Валландер перелистал одну из папок. Все те же странные геометрические фигуры, изображения каких-то идолов, сцены пыток, расчлененные человеческие тела… Он с отвращением отодвинул папку.
– То есть ты считаешь, что произошедшее в парке – это своего рода ритуал возмездия? Они нарушили тайну и понесли наказание?
– В наше время такую возможность отбрасывать не стоит.
Она была права. Не так давно группа людей совершила коллективное самоубийство в Швейцарии. После этого – во Франции. Та же секта. Нынче такие времена – подобные секты такого рода растут по всей Европе как грибы. И Швеция не исключение. Недавно Мартинссон ездил на конференцию в Стокгольм – обсуждалась тактика полиции по отношению к растущему сектантству. Добраться до лидеров этих сект было нелегко. Секты эти теперь представляли собой уже не группы заблудших простаков, слепо следующих за каким-нибудь полубезумным лидером. Нет, теперь это хорошо организованные предприятия с юридической службой и компьютеризованной бухгалтерией. Члены сект добровольно обязываются платить взносы, хотя многим это не по силам. К тому же юридически неясно, можно ли приравнять практикуемое в этих сектах психологическое давление к преступной деятельности. Вернувшись, Мартинссон сказал, что для того, чтобы прищучить этих ловцов душ, мастерски использующих общественные проблемы в своих целях, нужно полностью менять законодательство.

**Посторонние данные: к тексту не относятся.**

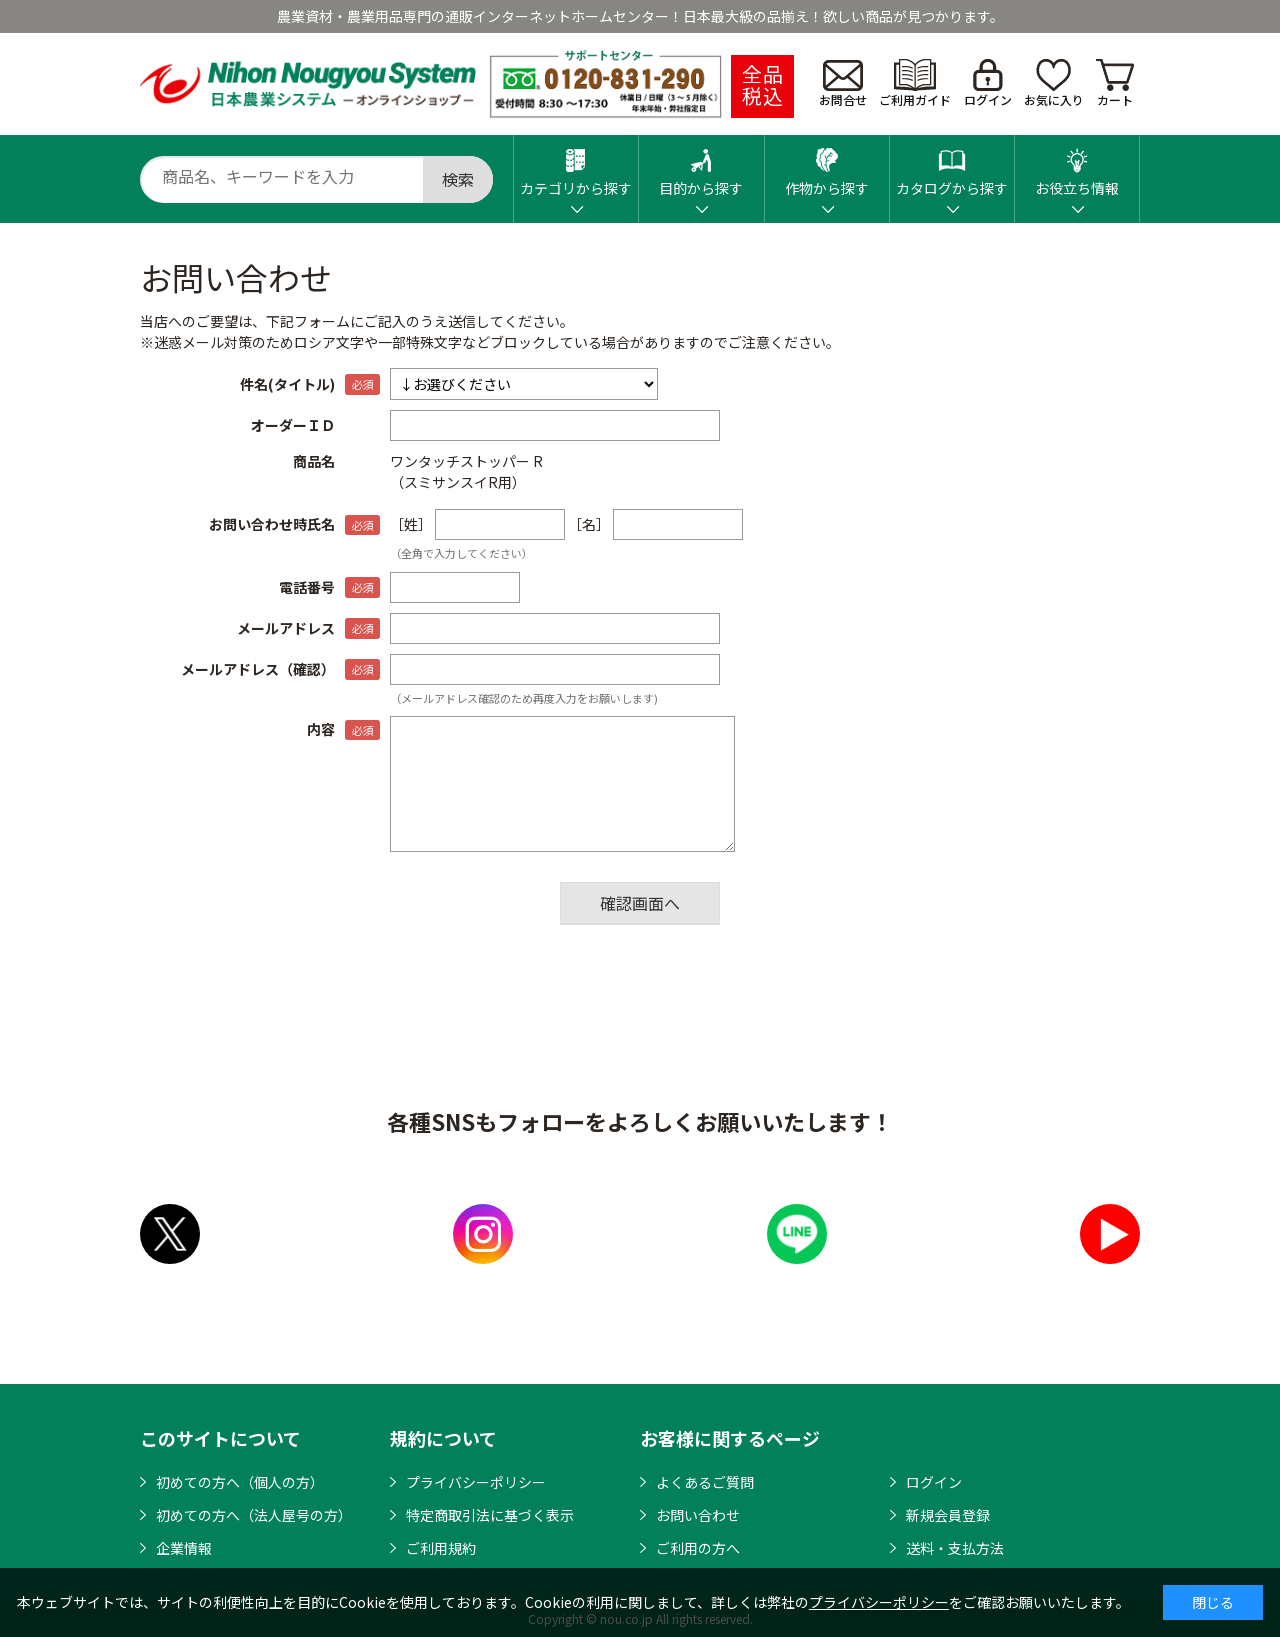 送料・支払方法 (955, 1548)
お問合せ (843, 84)
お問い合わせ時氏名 (272, 524)
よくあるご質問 (705, 1482)
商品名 (314, 461)
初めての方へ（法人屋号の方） (254, 1515)
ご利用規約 (441, 1548)
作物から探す (827, 166)
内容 (321, 729)
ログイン (988, 83)
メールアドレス (286, 628)
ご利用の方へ (698, 1548)
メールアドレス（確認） (258, 669)
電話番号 (307, 587)
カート (1115, 83)
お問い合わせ (698, 1515)
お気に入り (1054, 83)
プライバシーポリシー (476, 1482)
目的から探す (701, 166)
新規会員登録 (948, 1515)
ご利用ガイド (915, 83)
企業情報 (184, 1548)
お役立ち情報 (1077, 166)
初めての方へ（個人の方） (240, 1482)
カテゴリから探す (576, 166)
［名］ (589, 524)
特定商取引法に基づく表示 (490, 1515)
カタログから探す (952, 166)
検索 (458, 179)
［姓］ (411, 524)
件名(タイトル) (287, 384)
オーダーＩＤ (293, 425)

Валландер прекрасно помнил, что он тогда ответил Мартинссону – оккультизм и стремление уйти от мира всегда расцветают в периоды экономической депрессии. Когда-то они сидели на балконе у Рюдберга и обсуждали знаменитую Сала-лигу. [8] Они сошлись на том, что слепая вера в магический круг, объединявшая участников банды, могла возникнуть только в годы депрессии – ни раньше, ни позже.
Сейчас мы, может быть, приближаемся к тридцатым годам, подумал Валландер. Особенно по части жестокости.
– То, что ты обнаружила, очень важно, – сказал он, – и, я думаю, нам нужна помощь. В Главном полицейском управлении есть люди, специализирующиеся на современных сектах. Надо запросить и США – что они знают об этих «Divine Movers». Но прежде всего мы должны заставить заговорить ребят, даже если они будут принуждены выдать свои тайны.
– Они приносят присягу, – сказала Анн-Бритт, листая папку. – После принятия присяги полагается съесть кусок сырой лошадиной печени.
– Кому они присягают?
– Здесь, в Швеции, наверное, Лене Норман. Присягали.
Валландер задумчиво покачал головой.
– Но ведь она же мертва? Как же так – она же сама была руководителем шведского отделения секты… как она могла нарушить присягу молчания? А у нее есть преемник?
– Не знаю. Может быть, узнаем, когда внимательно прочитаем все, что в этих папках.
Валландер встал и поглядел в окно. Любительница загара все еще лежала на газоне у подъезда. Он вдруг вспомнил женщину из кафе под Вестервиком. Как ее звали? Ему пришлось как следует порыться в памяти, прежде чем он вспомнил: Эрика. Ее звали Эрика. Вдруг ему очень захотелось ее увидеть.
– Может быть, не стоит намертво привязываться к твоей теории, – вяло заметил он. – Нельзя забывать и другие версии.
– Какие – другие?
Он промолчал. Ответ был и так ясен. У них нет никаких версий, кроме единственной – псих-одиночка. Теория, всегда появляющаяся на свет божий, когда не за что зацепиться.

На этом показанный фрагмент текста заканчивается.